Digital Rights are Human Rights

The Digital Freedom Fund counted down to Human Rights Day 2020 with a series of short posts. Each post was written by a guest author and illustrates how the Universal Declaration of Human Rights applies in the digital age. The full series can be viewed here.

The right to life

UDHR Article 3

With a global public health emergency and so many human rights crises happening around the world right now, it is easy to overlook other pressing human rights threats on the horizon. One of these threats is the development of autonomous weapons systems, which, once activated, can select, attack, kill and wound humans, all without meaningful human control.

As our lives have stood still during the pandemic, the development of AI military technologies, including fully autonomous weapons, continued to race ahead. In a recent interview, the Head of the UK armed forces said that a military designed for the 2030s could include large numbers of autonomous or remotely controlled robot soldiers.

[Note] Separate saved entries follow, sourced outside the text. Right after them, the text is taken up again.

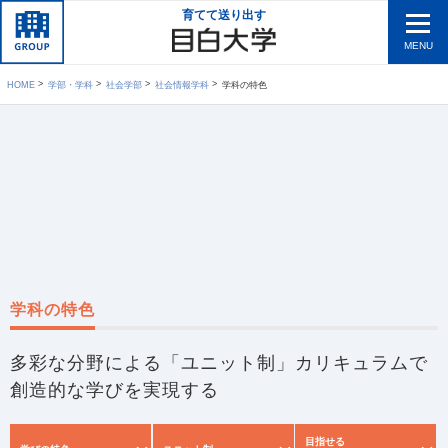
育てて送り出す
MENU
HOME
学部・学科
社会学部
社会情報学科
学科の特色
学科の特色
多彩な分野による「ユニット制」カリキュラムで
創造的な学びを実現する
目指せる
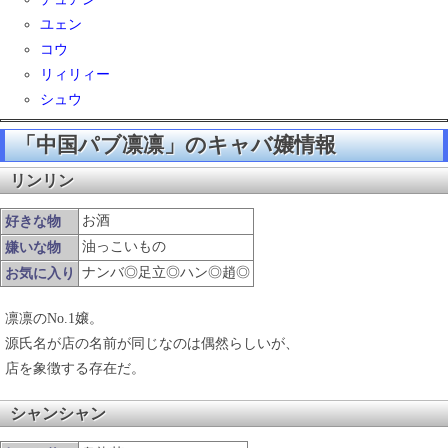
ユェン
コウ
リィリィー
シュウ
「中国パブ凛凛」のキャバ嬢情報
リンリン
お酒
好きな物
油っこいもの
嫌いな物
ナンバ◎足立◎ハン◎趙◎
お気に入り
凛凛のNo.1嬢。
源氏名が店の名前が同じなのは偶然らしいが、
店を象徴する存在だ。
シャンシャン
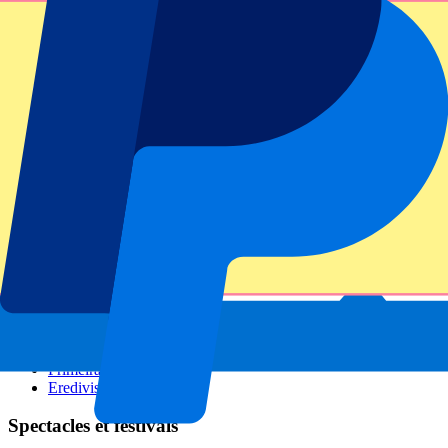
GP Italie
GP Singapour
Six Nations
Tous les sports
Football
Formula 1
MotoGP
Rugby
Tennis
Championnats de football
Ligue des Champions
Premier League
Serie A
La Liga
Ligue 1
Primeira Liga
Eredivisie
Spectacles et festivals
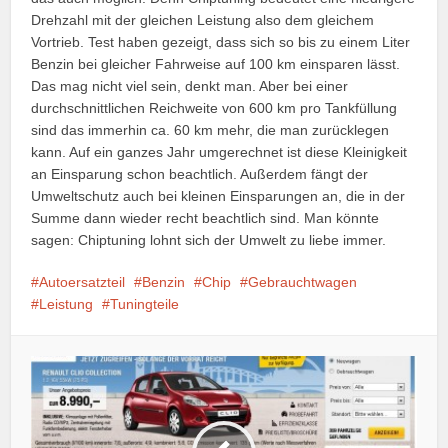
Drehzahl mit der gleichen Leistung also dem gleichem
Vortrieb. Test haben gezeigt, dass sich so bis zu einem Liter
Benzin bei gleicher Fahrweise auf 100 km einsparen lässt.
Das mag nicht viel sein, denkt man. Aber bei einer
durchschnittlichen Reichweite von 600 km pro Tankfüllung
sind das immerhin ca. 60 km mehr, die man zurücklegen
kann. Auf ein ganzes Jahr umgerechnet ist diese Kleinigkeit
an Einsparung schon beachtlich. Außerdem fängt der
Umweltschutz auch bei kleinen Einsparungen an, die in der
Summe dann wieder recht beachtlich sind. Man könnte
sagen: Chiptuning lohnt sich der Umwelt zu liebe immer.
Autoersatzteil
Benzin
Chip
Gebrauchtwagen
Leistung
Tuningteile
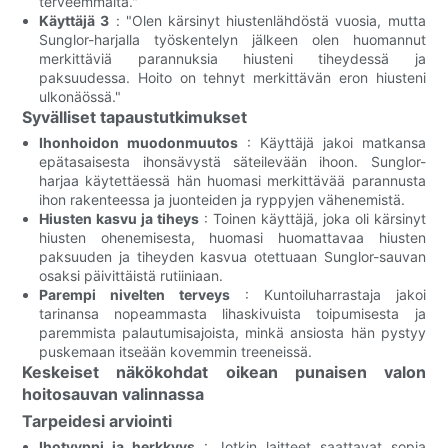
terveemmältä."
Käyttäjä 3
: "Olen kärsinyt hiustenlähdöstä vuosia, mutta
Sunglor-harjalla työskentelyn jälkeen olen huomannut
merkittäviä parannuksia hiusteni tiheydessä ja
paksuudessa. Hoito on tehnyt merkittävän eron hiusteni
ulkonäössä."
Syvälliset tapaustutkimukset
Ihonhoidon muodonmuutos
: Käyttäjä jakoi matkansa
epätasaisesta ihonsävystä säteilevään ihoon. Sunglor-
harjaa käytettäessä hän huomasi merkittävää parannusta
ihon rakenteessa ja juonteiden ja ryppyjen vähenemistä.
Hiusten kasvu ja tiheys
: Toinen käyttäjä, joka oli kärsinyt
hiusten ohenemisesta, huomasi huomattavaa hiusten
paksuuden ja tiheyden kasvua otettuaan Sunglor-sauvan
osaksi päivittäistä rutiiniaan.
Parempi nivelten terveys
: Kuntoiluharrastaja jakoi
tarinansa nopeammasta lihaskivuista toipumisesta ja
paremmista palautumisajoista, minkä ansiosta hän pystyy
puskemaan itseään kovemmin treeneissä.
Keskeiset näkökohdat oikean punaisen valon
hoitosauvan valinnassa
Tarpeidesi arviointi
Ihotyyppi ja herkkyys
: Jotkin laitteet saattavat sopia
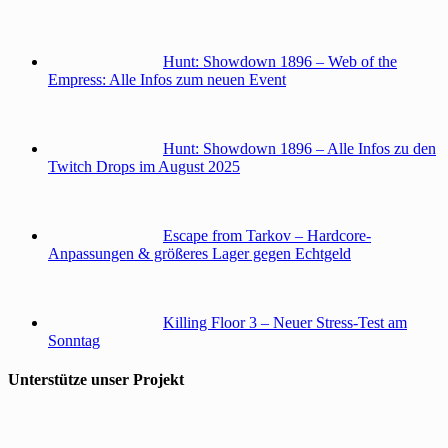
Hunt: Showdown 1896 – Web of the
Empress: Alle Infos zum neuen Event
Hunt: Showdown 1896 – Alle Infos zu den
Twitch Drops im August 2025
Escape from Tarkov – Hardcore-
Anpassungen & größeres Lager gegen Echtgeld
Killing Floor 3 – Neuer Stress-Test am
Sonntag
Unterstütze unser Projekt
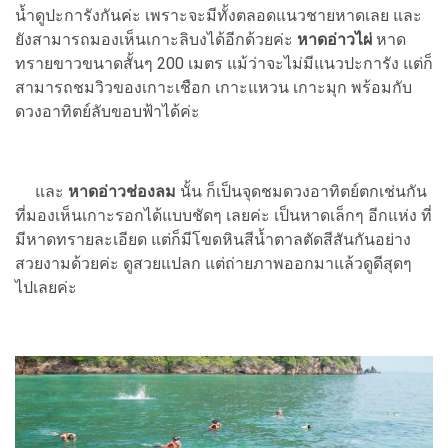
น้ำดูปะการังกันค่ะ เพราะจะมีทั้งตลอดแนวชายหาดเลย และ
ยังสามารถมองเห็นเกาะลิบงได้อีกด้วยค่ะ
หาดอ่าวไผ่
หาด
ทรายขาวขนาดสั้นๆ 200 เมตร แม้ว่าจะไม่มีแนวปะการัง แต่ก็
สามารถชมวิวของเกาะเชือก เกาะแหวน เกาะมุก พร้อมกับ
ดวงอาทิตย์ลับขอบฟ้าได้ค่ะ
และ
หาดอ่าวช่องลม
นั้น ก็เป็นจุดชมดวงอาทิตย์ตกเช่นกัน
ที่มองเห็นเกาะรอกได้แบบชัดๆ เลยค่ะ เป็นหาดเล็กๆ อีกแห่ง ที่
มีหาดทรายละเอียด แต่ก็มีโขดหินสีน้ำตาลตัดสีสันกันอย่าง
สวยงามด้วยค่ะ ดูสวยแปลก แต่ถ่ายภาพออกมาแล้วดูดีสุดๆ
ไปเลยค่ะ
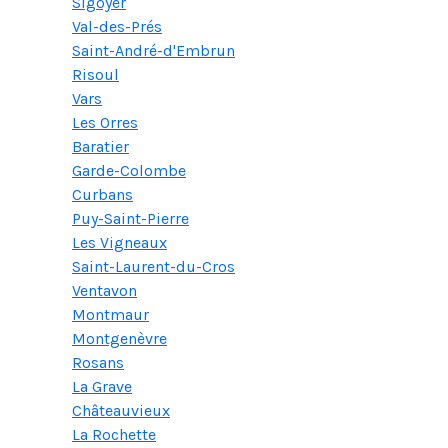
Sigoyer
Val-des-Prés
Saint-André-d'Embrun
Risoul
Vars
Les Orres
Baratier
Garde-Colombe
Curbans
Puy-Saint-Pierre
Les Vigneaux
Saint-Laurent-du-Cros
Ventavon
Montmaur
Montgenèvre
Rosans
La Grave
Châteauvieux
La Rochette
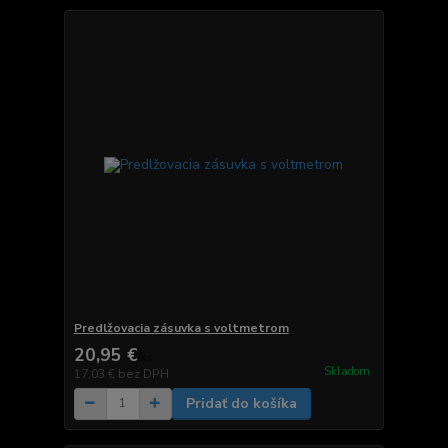
Predlžovacia zásuvka s voltmetrom
20,95 €
/
ks
Skladom
17,03 €
bez DPH
Pridať do košíka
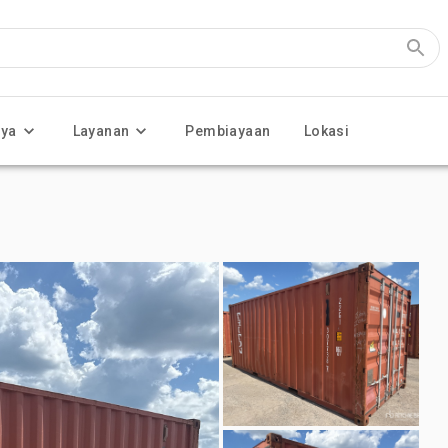
nya
Layanan
Pembiayaan
Lokasi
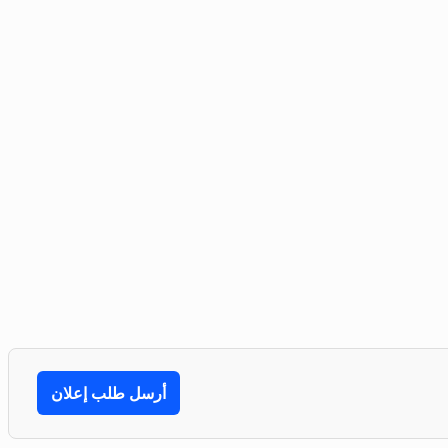
أرسل طلب إعلان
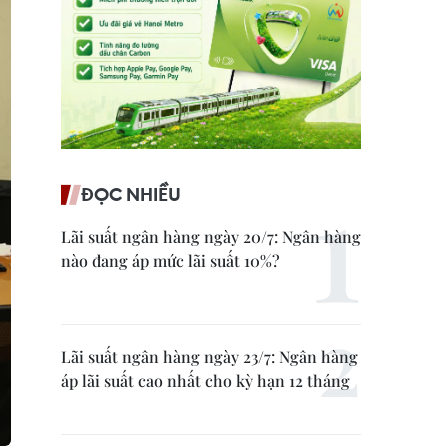
ĐỌC NHIỀU
Lãi suất ngân hàng ngày 20/7: Ngân hàng
nào đang áp mức lãi suất 10%?
Lãi suất ngân hàng ngày 23/7: Ngân hàng
áp lãi suất cao nhất cho kỳ hạn 12 tháng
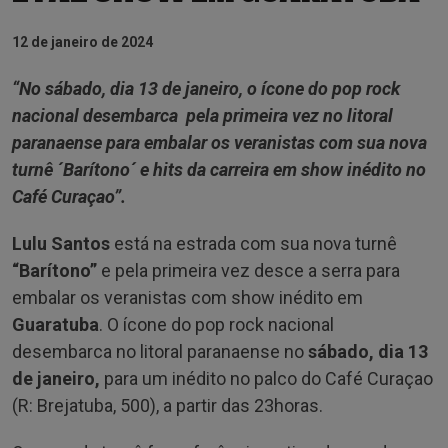
12 de janeiro de 2024
“No sábado, dia 13 de janeiro, o ícone do pop rock
nacional desembarca pela primeira vez no litoral
paranaense para embalar os veranistas com sua nova
turnê ´Barítono´ e hits da carreira em show inédito no
Café Curaçao”.
Lulu Santos
está na estrada com sua nova turnê
“Barítono”
e pela primeira vez desce a serra para
embalar os veranistas com show inédito em
Guaratuba
. O ícone do pop rock nacional
desembarca no litoral paranaense no
sábado, dia 13
de janeiro,
para um inédito no palco do Café Curaçao
(R: Brejatuba, 500), a partir das 23horas.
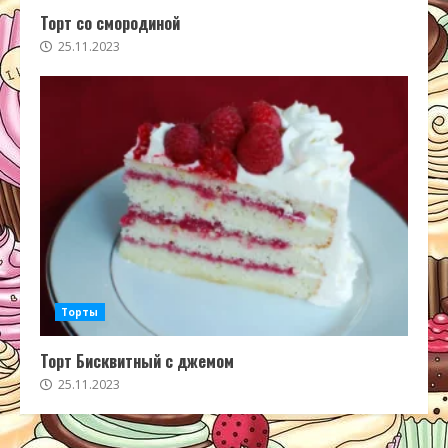
Торт со смородиной
25.11.2023
Торты
Торт Бисквитный с джемом
25.11.2023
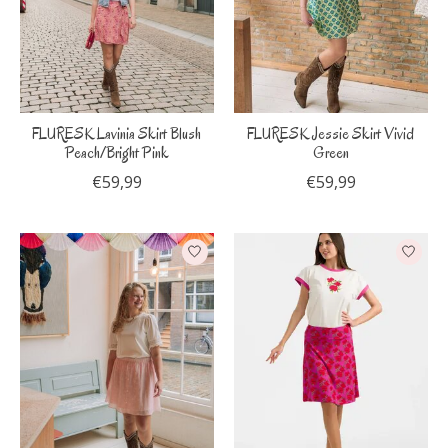
FLURESK Lavinia Skirt Blush
FLURESK Jessie Skirt Vivid
Peach/Bright Pink
Green
€59,99
€59,99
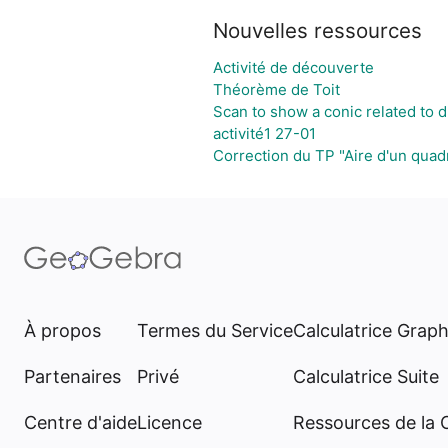
Nouvelles ressources
Activité de découverte
Théorème de Toit
Scan to show a conic related to d,
activité1 27-01
Correction du TP "Aire d'un quadr
À propos
Termes du Service
Calculatrice Grap
Partenaires
Privé
Calculatrice Suite
Centre d'aide
Licence
Ressources de la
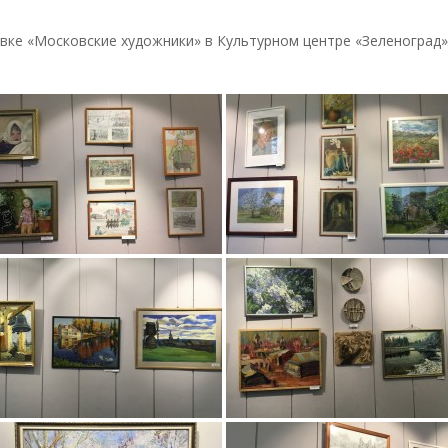
авке «Московские художники» в Культурном центре «Зеленоград» 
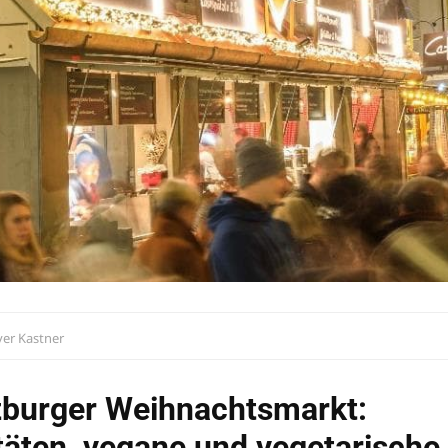
ver Kastner
zburger Weihnachtsmarkt:
täten, vegane und vegetarische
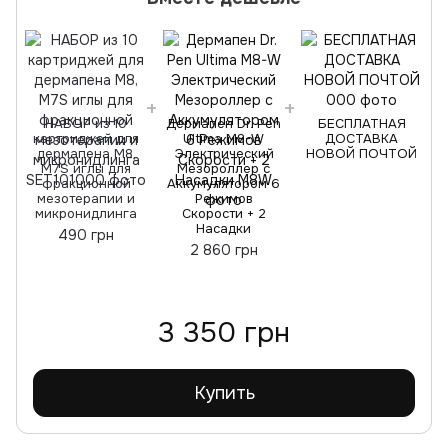
НАБОР из 10
Дермапен Dr. Pen
БЕСПЛАТНАЯ
картриджей для
Ultima M8-W
ДОСТАВКА
дермапена M8,
Электрический
НОВОЙ ПОЧТОЙ
M7S иглы для
Мезороллер с
фракционной
Аккумулятором 6
мезотерапии и
Режимов
микронидлинга
Скорости + 2
Насадки
490 грн
2 860 грн
3 350 грн
Купить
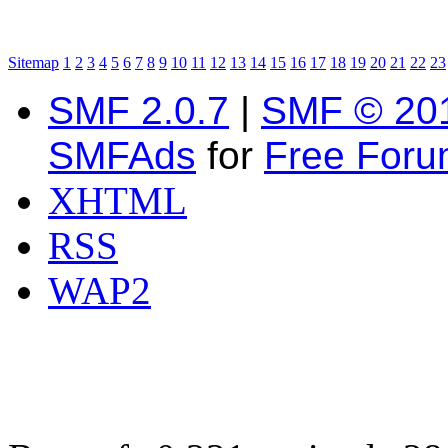
Sitemap
1
2
3
4
5
6
7
8
9
10
11
12
13
14
15
16
17
18
19
20
21
22
23
SMF 2.0.7
|
SMF © 20
SMFAds
for
Free For
XHTML
RSS
WAP2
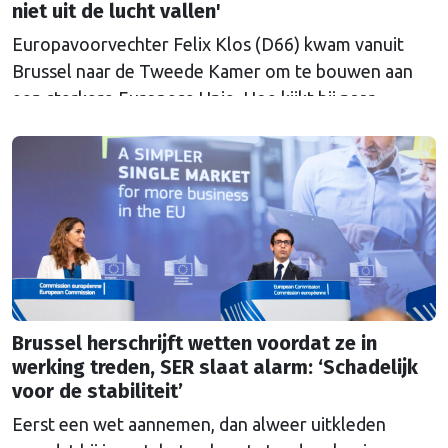
niet uit de lucht vallen'
Europavoorvechter Felix Klos (D66) kwam vanuit
Brussel naar de Tweede Kamer om te bouwen aan
een sterkere Europese Unie. Hoe kijkt hij naar
Nederland en Europa in een onrustige wereld, nu hij
heeft kunnen proeven van de Brusselse én de
Haagse politiek?
Brussel herschrijft wetten voordat ze in
werking treden, SER slaat alarm: ‘Schadelijk
voor de stabiliteit’
Eerst een wet aannemen, dan alweer uitkleden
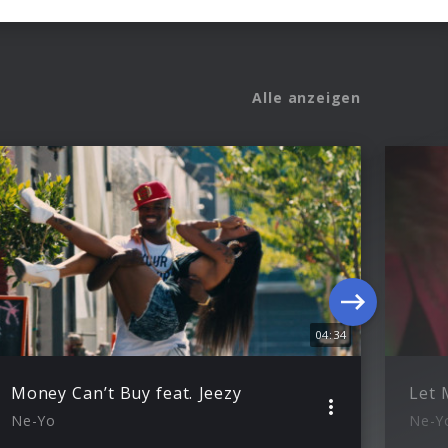
Alle anzeigen
04:34
Money Can’t Buy feat. Jeezy
Ne-Yo
Ne-Y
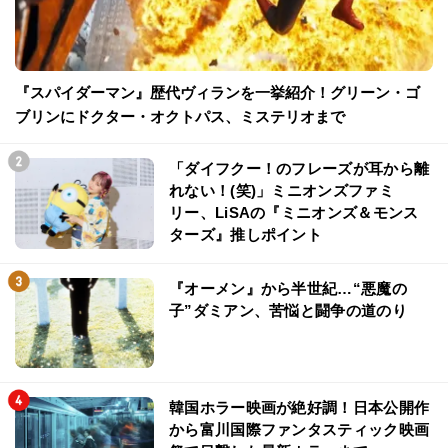
『スパイダーマン』歴代ヴィランを一挙紹介！グリーン・ゴ
ブリンにドクター・オクトパス、ミステリオまで
「ダイフクー！のフレーズが耳から離
れない！(笑)」ミニオンズファミ
リー、LiSAの『ミニオンズ＆モンス
ターズ』推しポイント
『オーメン』から半世紀…“悪魔の
子”ダミアン、苦悩と闘争の道のり
韓国ホラー映画が絶好調！日本公開作
から富川国際ファンタスティック映画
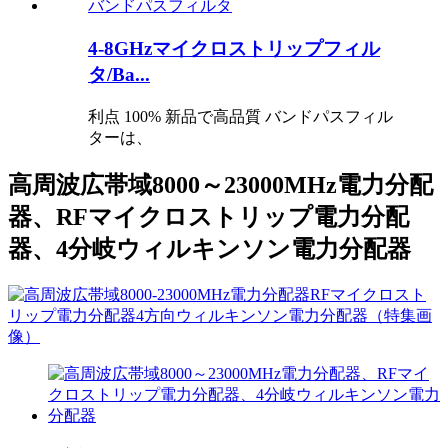
4-8GHzマイクロストリップフィル
タ/Ba...
利点 100% 新品で高品質 バンドパスフィル
ターは、
高周波広帯域8000～23000MHz電力分配
器、RFマイクロストリップ電力分配
器、4分岐ウィルキンソン電力分配器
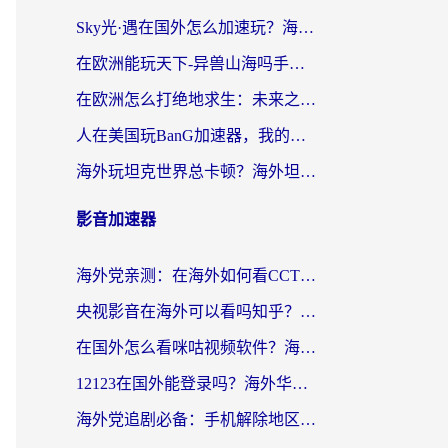
Sky光·遇在国外怎么加速玩？海外党亲测有效的国服游戏加速指南
在欧洲能玩天下-异兽山海吗手游？海外玩家的加速器生存指南
在欧洲怎么打绝地求生：未来之役不卡？留学生亲测的加速器避坑指南
人在美国玩BanG加速器，我的延迟终于绿了
海外玩坦克世界总卡顿？海外坦克世界加速器有哪些？实测好用的选择在这里
影音加速器
海外党亲测：在海外如何看CCTV？告别“仅限大陆播放”的实用指南
央视影音在海外可以看吗知乎？留学生亲测：3步解决地域限制+追剧自由
在国外怎么看咪咕视频软件？海外党亲测有效的回国加速方案
12123在国外能登录吗？海外华人必看的回国加速实用指南
海外党追剧必备：手机解除地区限制app怎么选？解决央视视频&国内剧地区限制全指南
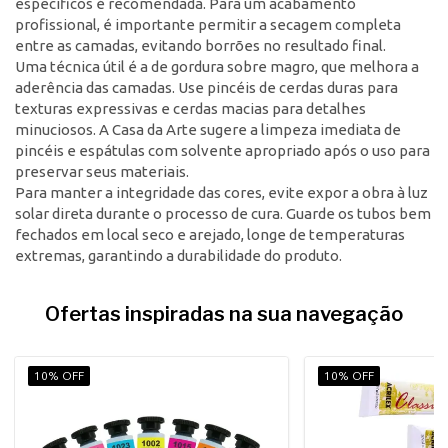
específicos é recomendada. Para um acabamento
profissional, é importante permitir a secagem completa
entre as camadas, evitando borrões no resultado final.
Uma técnica útil é a de gordura sobre magro, que melhora a
aderência das camadas. Use pincéis de cerdas duras para
texturas expressivas e cerdas macias para detalhes
minuciosos. A Casa da Arte sugere a limpeza imediata de
pincéis e espátulas com solvente apropriado após o uso para
preservar seus materiais.
Para manter a integridade das cores, evite expor a obra à luz
solar direta durante o processo de cura. Guarde os tubos bem
fechados em local seco e arejado, longe de temperaturas
extremas, garantindo a durabilidade do produto.
Ofertas inspiradas na sua navegação
10% OFF
10% OFF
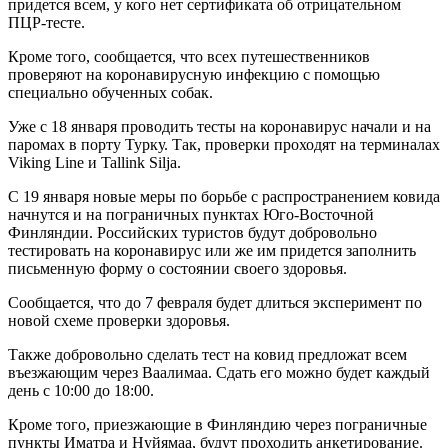
придется всем, у кого нет сертификата об отрицательном
ПЦР-тесте.
Кроме того, сообщается, что всех путешественников
проверяют на коронавирусную инфекцию с помощью
специально обученных собак.
Уже с 18 января проводить тесты на коронавирус начали и на
паромах в порту Турку. Так, проверки проходят на терминалах
Viking Line и Tallink Silja.
С 19 января новые меры по борьбе с распространением ковида
начнутся и на пограничных пунктах Юго-Восточной
Финляндии. Российских туристов будут добровольно
тестировать на коронавирус или же им придется заполнить
письменную форму о состоянии своего здоровья.
Сообщается, что до 7 февраля будет длиться эксперимент по
новой схеме проверки здоровья.
Также добровольно сделать тест на ковид предложат всем
въезжающим через Ваалимаа. Сдать его можно будет каждый
день с 10:00 до 18:00.
Кроме того, приезжающие в Финляндию через пограничные
пункты Иматра и Нуйямаа, будут проходить анкетирование.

These rapidly developing weapons systems could not only change the nature of warfare. They also raises serious human rights concerns, undermining the right to life, enshrined in Article 3 of the UDHR, as well as human dignity. Fully autonomous weapons would delegate life and death decisions to machines, programs, and algorithms – crossing an ethical red line, contravening laws designed to protect civilians in warfare and policing operations, and destabilising global security.

Our personal data is also extremely valuable to the tech companies and governments that are quietly building increasingly autonomous weapons. Location data, image data, and our online activities may contribute to the development, production, and fine-tuning of algorithms powering fully autonomous weapons.

Only recently, an investigation by Motherboard uncovered how the U.S. military is buying granular location data of people around the world, harvested from seemingly innocuous apps, such as a Muslim prayer and Quran app (with more than 98 million downloads worldwide), to support Special Operations Forces missions overseas. 

This is made all the more concerning in light of the US lethal drone programme, which has relied heavily on signals intelligence to locate and kill “targets”, with a disproportionate number of these targets being marginalised groups.

Surveillance and the invasion of our right to privacy may therefore be feeding into the very development of autonomous weapons. Protecting our digital rights today is therefore essential to guarding against tomorrow’s threats to our right to life.

Amnesty and partner NGOs in the Campaign to Stop Killer Robots continue to call on states to commence negotiations on a new treaty to pre-emptively ban fully autonomous weapons and retain meaningful control over the use of force.

Amnesty is convinced that a legally binding instrument is the only effective way to address the multiple legal, ethical and security risks posed by autonomous weapons systems. Not only is it achievable, it is a moral and legal imperative.

By Rasha Abdul Rahim, Co-Director (Acting) at Amnesty Tech.